**** THE DATA

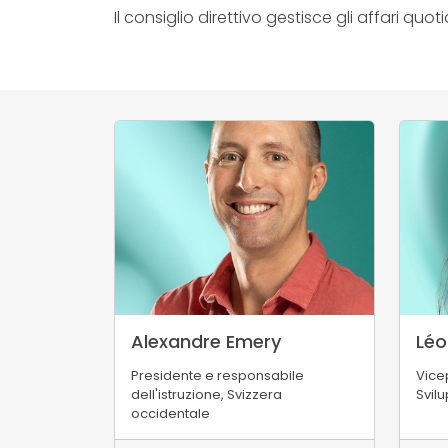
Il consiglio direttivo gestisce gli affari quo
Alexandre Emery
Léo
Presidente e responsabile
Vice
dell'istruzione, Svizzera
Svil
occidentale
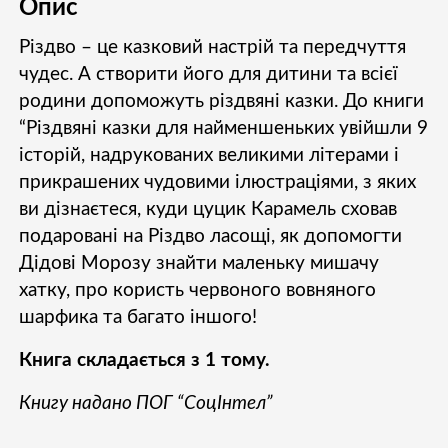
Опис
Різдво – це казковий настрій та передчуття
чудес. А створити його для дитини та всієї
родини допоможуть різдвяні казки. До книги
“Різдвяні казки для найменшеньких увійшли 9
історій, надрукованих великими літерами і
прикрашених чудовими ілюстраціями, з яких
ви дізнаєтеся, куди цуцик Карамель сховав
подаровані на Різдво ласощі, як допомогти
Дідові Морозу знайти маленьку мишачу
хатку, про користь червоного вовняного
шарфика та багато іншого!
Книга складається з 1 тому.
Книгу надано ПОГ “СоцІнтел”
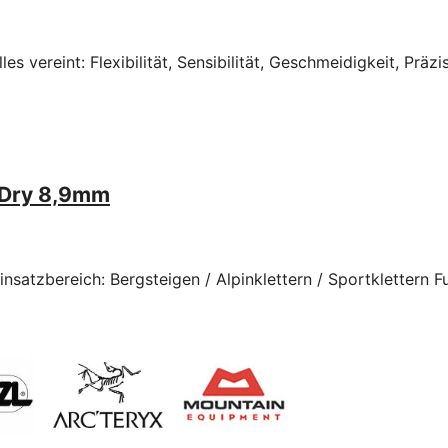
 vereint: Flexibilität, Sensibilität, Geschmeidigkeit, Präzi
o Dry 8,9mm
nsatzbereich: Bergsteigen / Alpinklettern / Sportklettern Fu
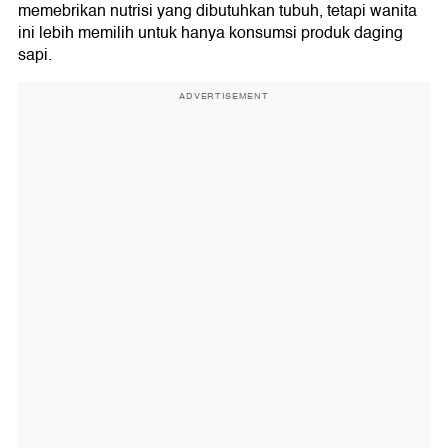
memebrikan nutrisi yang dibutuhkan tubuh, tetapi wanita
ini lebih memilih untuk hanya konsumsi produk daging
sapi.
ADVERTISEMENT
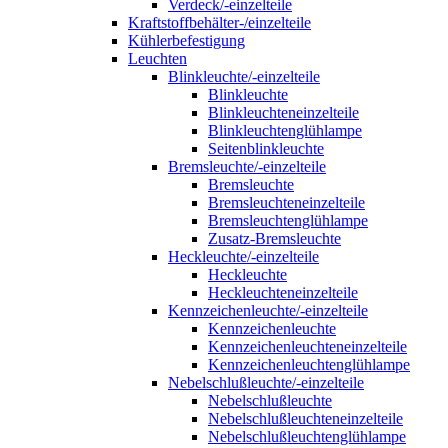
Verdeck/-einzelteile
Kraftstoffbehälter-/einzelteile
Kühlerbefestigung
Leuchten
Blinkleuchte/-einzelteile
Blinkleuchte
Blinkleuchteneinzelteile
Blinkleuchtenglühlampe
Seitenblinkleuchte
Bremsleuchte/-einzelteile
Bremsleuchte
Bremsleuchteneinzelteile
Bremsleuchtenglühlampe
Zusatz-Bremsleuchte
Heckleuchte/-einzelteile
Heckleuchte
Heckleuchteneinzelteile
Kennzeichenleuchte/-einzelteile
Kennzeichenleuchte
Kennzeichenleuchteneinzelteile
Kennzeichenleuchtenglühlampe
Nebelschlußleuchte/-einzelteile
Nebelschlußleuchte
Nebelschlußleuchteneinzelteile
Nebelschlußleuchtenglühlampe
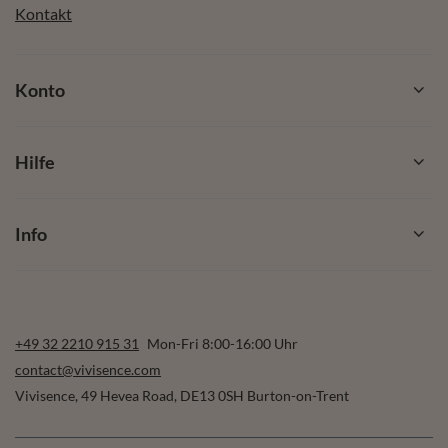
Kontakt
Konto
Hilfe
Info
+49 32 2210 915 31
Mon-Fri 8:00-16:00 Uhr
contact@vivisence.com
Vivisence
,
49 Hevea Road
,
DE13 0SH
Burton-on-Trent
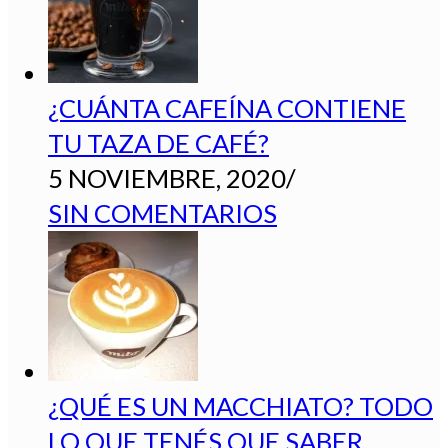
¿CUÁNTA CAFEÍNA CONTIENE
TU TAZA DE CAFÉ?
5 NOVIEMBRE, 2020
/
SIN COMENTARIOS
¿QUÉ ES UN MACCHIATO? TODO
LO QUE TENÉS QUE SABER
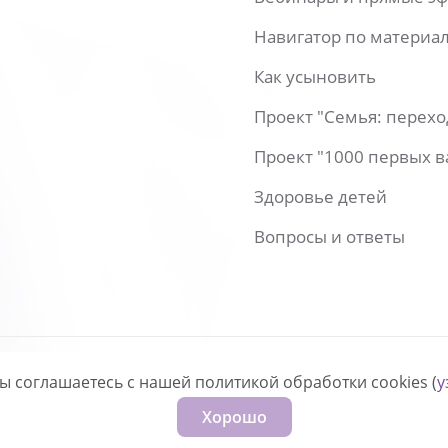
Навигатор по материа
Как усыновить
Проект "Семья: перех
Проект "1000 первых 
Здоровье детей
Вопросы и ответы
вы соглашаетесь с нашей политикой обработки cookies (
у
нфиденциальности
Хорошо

********
**** THE DATA

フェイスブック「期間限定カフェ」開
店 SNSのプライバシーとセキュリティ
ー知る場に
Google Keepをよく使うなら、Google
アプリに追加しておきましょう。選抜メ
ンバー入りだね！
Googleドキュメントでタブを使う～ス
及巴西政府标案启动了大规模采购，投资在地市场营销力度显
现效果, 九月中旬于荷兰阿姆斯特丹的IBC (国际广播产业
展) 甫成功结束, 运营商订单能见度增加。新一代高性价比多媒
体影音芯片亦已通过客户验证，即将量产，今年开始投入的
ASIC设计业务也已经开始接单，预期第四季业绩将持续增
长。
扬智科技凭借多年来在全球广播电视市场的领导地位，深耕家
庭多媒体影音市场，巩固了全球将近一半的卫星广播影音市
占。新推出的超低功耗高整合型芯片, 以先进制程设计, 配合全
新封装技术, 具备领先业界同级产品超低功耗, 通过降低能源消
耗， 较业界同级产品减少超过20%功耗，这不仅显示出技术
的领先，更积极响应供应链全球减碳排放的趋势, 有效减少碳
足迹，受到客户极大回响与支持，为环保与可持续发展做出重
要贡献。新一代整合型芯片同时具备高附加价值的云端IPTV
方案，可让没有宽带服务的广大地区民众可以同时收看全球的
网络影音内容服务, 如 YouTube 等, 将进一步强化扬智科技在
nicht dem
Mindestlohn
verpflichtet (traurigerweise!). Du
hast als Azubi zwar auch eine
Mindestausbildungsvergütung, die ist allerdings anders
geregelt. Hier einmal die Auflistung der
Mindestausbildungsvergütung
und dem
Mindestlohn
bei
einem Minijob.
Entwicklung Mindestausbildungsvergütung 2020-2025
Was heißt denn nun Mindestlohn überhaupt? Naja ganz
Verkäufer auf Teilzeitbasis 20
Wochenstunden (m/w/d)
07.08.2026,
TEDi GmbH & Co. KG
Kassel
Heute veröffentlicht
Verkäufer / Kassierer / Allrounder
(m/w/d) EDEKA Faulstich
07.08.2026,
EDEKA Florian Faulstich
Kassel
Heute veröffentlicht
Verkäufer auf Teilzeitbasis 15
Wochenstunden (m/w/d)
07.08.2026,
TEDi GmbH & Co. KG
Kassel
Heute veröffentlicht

********

* PROBLEM REQUIREMENTS
Show the lines above that include "Mindestausbildungsvergütung".

* REPLY
Mindestausbildungsvergütung, die ist allerdings anders
Mindestausbildungsvergütung
Entwicklung Mindestausbildungsvergütung 2020-2025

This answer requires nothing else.